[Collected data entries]

◆ ◆ ◆

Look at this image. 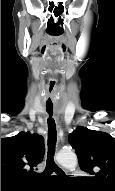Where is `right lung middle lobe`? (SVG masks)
Here are the masks:
<instances>
[{"mask_svg":"<svg viewBox=\"0 0 115 191\" xmlns=\"http://www.w3.org/2000/svg\"><path fill=\"white\" fill-rule=\"evenodd\" d=\"M13 190H16V189L1 187V191H13Z\"/></svg>","mask_w":115,"mask_h":191,"instance_id":"1","label":"right lung middle lobe"}]
</instances>
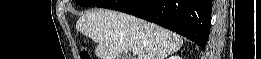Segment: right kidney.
I'll use <instances>...</instances> for the list:
<instances>
[{
    "instance_id": "ca27d5eb",
    "label": "right kidney",
    "mask_w": 261,
    "mask_h": 59,
    "mask_svg": "<svg viewBox=\"0 0 261 59\" xmlns=\"http://www.w3.org/2000/svg\"><path fill=\"white\" fill-rule=\"evenodd\" d=\"M169 59H180V57L179 56H172Z\"/></svg>"
}]
</instances>
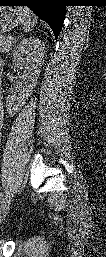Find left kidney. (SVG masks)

◆ ◆ ◆

*YOUR GOAL*.
The lines to retype run from the one containing "Segment: right kidney." through the last line of the records above; write them exactly and skip the pictures.

*TASK RESPONSE*.
Segment: right kidney.
I'll use <instances>...</instances> for the list:
<instances>
[{
    "instance_id": "ca27d5eb",
    "label": "right kidney",
    "mask_w": 261,
    "mask_h": 59,
    "mask_svg": "<svg viewBox=\"0 0 261 59\" xmlns=\"http://www.w3.org/2000/svg\"><path fill=\"white\" fill-rule=\"evenodd\" d=\"M169 59H180V57L179 56H172Z\"/></svg>"
}]
</instances>
Find left kidney. (SVG masks)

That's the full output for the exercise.